Global unemployment is expected to remain above pre-coronavirus levels until at least 2023 as the pandemic continues to weigh heavily on global labour markets, according to a report by the International Labour Organisation, which revised last year’s projections.
The shortfall in working hours was equal to 52 million full-time jobs this year, the report said. The previous full-year estimate in May 2021 projected a deficit equal to 26 million full-time jobs.
While this latest projection is an improvement compared with the situation in 2021, it remains about 2 per cent below the number of global hours worked before the pandemic, according to the ILO World Employment and Social Outlook Trends report for 2022.
“Two years into this crisis, the outlook remains fragile and the path to recovery is slow and uncertain,” said Guy Ryder, ILO director general.
“We are already seeing potentially lasting damage to labour markets, along with concerning increases in poverty and inequality. Many workers are being required to shift to new types of work, for example, in response to the prolonged slump in international travel and tourism.”
More than 207 million people are expected to be unemployed this year, compared to 186 million in 2019, the UN agency said.
However, the real impact on employment could be "significantly greater than represented in these figures" since many people have left work, the ILO said.
The global labour force participation rate in 2022 is projected to remain 1.2 percentage points below that of 2019, the report said.
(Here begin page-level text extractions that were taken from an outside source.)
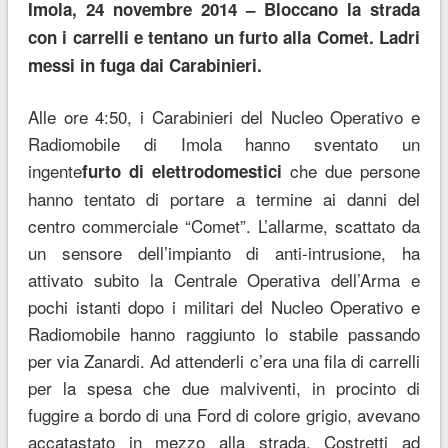
Imola, 24 novembre 2014 – Bloccano la strada
con i carrelli e tentano un furto alla Comet. Ladri
messi in fuga dai Carabinieri.
Alle ore 4:50, i Carabinieri del Nucleo Operativo e
Radiomobile di Imola hanno sventato un
ingente
che due persone
furto di elettrodomestici
hanno tentato di portare a termine ai danni del
centro commerciale “Comet”. L’allarme, scattato da
un sensore dell’impianto di anti-intrusione, ha
attivato subito la Centrale Operativa dell’Arma e
pochi istanti dopo i militari del Nucleo Operativo e
Radiomobile hanno raggiunto lo stabile passando
per via Zanardi. Ad attenderli c’era una fila di carrelli
per la spesa che due malviventi, in procinto di
fuggire a bordo di una Ford di colore grigio, avevano
accatastato in mezzo alla strada. Costretti ad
There can be no real recovery from the pandemic without a broad-based labour market recovery and for it to be sustainable, the recovery must be based on the principles of decent work – including health and safety, equity, social protection and social dialogue, Mr Ryder said.
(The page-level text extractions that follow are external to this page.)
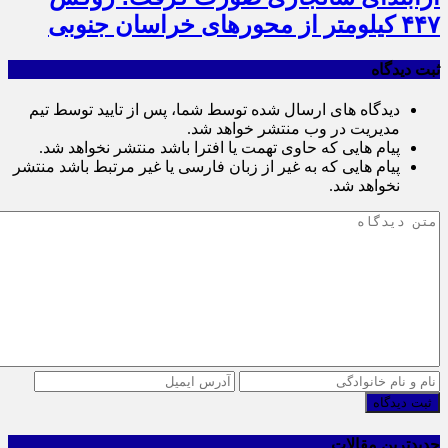
۴۴۷ کیلومتر از محورهای خراسان جنوبی
ثبت دیدگاه
دیدگاه های ارسال شده توسط شما، پس از تایید توسط تیم
مدیریت در وب منتشر خواهد شد.
پیام هایی که حاوی تهمت یا افترا باشد منتشر نخواهد شد.
پیام هایی که به غیر از زبان فارسی یا غیر مرتبط باشد منتشر
نخواهد شد.
ثبت دیدگاه
جدیدترین مقالات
Labour markets in higher-income countries appeared to be recovering faster, although some were now beginning to face problems related to labour shortages, he said.
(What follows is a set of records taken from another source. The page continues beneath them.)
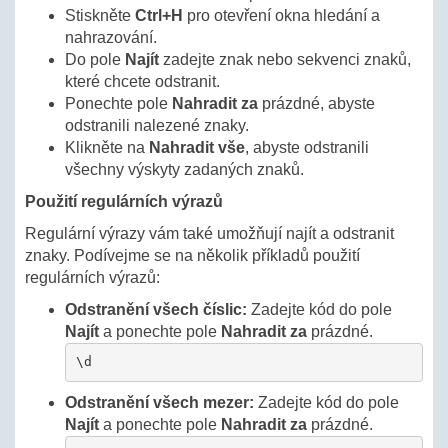
Stiskněte
Ctrl+H
pro otevření okna hledání a
nahrazování.
Do pole
Najít
zadejte znak nebo sekvenci znaků,
které chcete odstranit.
Ponechte pole
Nahradit za
prázdné, abyste
odstranili nalezené znaky.
Klikněte na
Nahradit vše
, abyste odstranili
všechny výskyty zadaných znaků.
Použití regulárních výrazů
Regulární výrazy vám také umožňují najít a odstranit
znaky. Podívejme se na několik příkladů použití
regulárních výrazů:
Odstranění všech číslic:
Zadejte kód do pole
Najít
a ponechte pole
Nahradit za
prázdné.
\d
Odstranění všech mezer:
Zadejte kód do pole
Najít
a ponechte pole
Nahradit za
prázdné.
Numerous factors appear to be driving the so-called "Great Resignation" reported in some countries.
The crisis has also "led a significant number of people in the workforce to reconsider the employment that they have".
Female workers, particularly new entrants, were affected in the Arab states, which faced headwinds from the Covid-19 pandemic, the report said.
Overall, the recovery in Arab states last year is considered to have been weak as gross domestic product grew by 2.2 per cent.
However, labour markets in the GCC countries have recovered faster than those in non-GCC countries owing to strong commodity price rises.
Labour force participation is expected to surpass its pre-crisis level by 2022 in the GCC countries.
However, it is expected to remain below its 2019 level through 2023 in non-GCC countries, where it was particularly low to begin with, owing to significant barriers to female labour market participation.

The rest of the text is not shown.